• **Exercise goal**
Pick the lines holding the string "really" out of the records and copy them.

-- Input follows --

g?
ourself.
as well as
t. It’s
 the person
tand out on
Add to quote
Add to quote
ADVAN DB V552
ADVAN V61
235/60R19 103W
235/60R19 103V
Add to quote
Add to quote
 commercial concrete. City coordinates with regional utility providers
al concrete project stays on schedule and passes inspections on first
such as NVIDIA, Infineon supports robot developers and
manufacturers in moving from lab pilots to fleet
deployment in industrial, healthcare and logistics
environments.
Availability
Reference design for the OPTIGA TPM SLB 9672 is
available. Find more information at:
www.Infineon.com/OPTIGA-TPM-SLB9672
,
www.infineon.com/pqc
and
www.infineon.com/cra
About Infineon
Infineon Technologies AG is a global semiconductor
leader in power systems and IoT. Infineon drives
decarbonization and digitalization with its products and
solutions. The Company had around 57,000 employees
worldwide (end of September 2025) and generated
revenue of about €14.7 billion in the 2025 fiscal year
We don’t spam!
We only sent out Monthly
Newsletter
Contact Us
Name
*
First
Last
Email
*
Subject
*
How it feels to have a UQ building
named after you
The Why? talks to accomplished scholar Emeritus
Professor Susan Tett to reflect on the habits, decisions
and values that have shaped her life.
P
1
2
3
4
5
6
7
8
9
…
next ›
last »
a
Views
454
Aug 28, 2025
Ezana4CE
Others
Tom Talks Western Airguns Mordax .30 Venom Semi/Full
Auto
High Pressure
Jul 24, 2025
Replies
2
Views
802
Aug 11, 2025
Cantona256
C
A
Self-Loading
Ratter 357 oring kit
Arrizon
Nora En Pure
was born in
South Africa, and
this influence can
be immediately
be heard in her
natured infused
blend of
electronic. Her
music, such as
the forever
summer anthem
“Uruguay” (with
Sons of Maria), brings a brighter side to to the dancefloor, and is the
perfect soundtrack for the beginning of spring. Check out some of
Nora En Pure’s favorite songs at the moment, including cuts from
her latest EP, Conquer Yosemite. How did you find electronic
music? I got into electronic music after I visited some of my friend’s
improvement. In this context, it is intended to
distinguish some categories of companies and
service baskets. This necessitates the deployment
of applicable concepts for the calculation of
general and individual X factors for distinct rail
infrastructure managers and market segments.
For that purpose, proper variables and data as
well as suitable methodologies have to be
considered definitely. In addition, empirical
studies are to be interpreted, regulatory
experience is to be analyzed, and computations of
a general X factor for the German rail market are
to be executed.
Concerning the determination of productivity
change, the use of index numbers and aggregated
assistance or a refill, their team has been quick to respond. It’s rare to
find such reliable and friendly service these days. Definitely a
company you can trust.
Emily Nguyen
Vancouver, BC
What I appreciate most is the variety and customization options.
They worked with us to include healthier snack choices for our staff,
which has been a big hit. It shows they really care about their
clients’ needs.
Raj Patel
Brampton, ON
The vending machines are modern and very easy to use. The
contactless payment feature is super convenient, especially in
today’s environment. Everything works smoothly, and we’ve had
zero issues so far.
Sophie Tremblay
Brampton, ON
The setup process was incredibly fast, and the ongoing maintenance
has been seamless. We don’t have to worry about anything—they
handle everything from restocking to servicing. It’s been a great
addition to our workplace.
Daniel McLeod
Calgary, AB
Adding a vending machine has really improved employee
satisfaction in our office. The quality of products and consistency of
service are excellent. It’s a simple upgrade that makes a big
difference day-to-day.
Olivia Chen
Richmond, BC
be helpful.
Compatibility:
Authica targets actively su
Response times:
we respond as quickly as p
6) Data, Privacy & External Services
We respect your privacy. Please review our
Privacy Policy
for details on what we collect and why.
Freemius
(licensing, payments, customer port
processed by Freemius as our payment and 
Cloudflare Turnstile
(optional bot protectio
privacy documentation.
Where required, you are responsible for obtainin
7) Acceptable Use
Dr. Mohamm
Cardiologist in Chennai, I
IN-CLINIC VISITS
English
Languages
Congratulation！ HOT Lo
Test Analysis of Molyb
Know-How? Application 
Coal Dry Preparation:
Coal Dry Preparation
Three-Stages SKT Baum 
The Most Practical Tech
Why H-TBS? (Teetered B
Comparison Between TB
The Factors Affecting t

-- Input concluded --

• **Response**
which has been a big hit. It shows they really care about their
Adding a vending machine has really improved employee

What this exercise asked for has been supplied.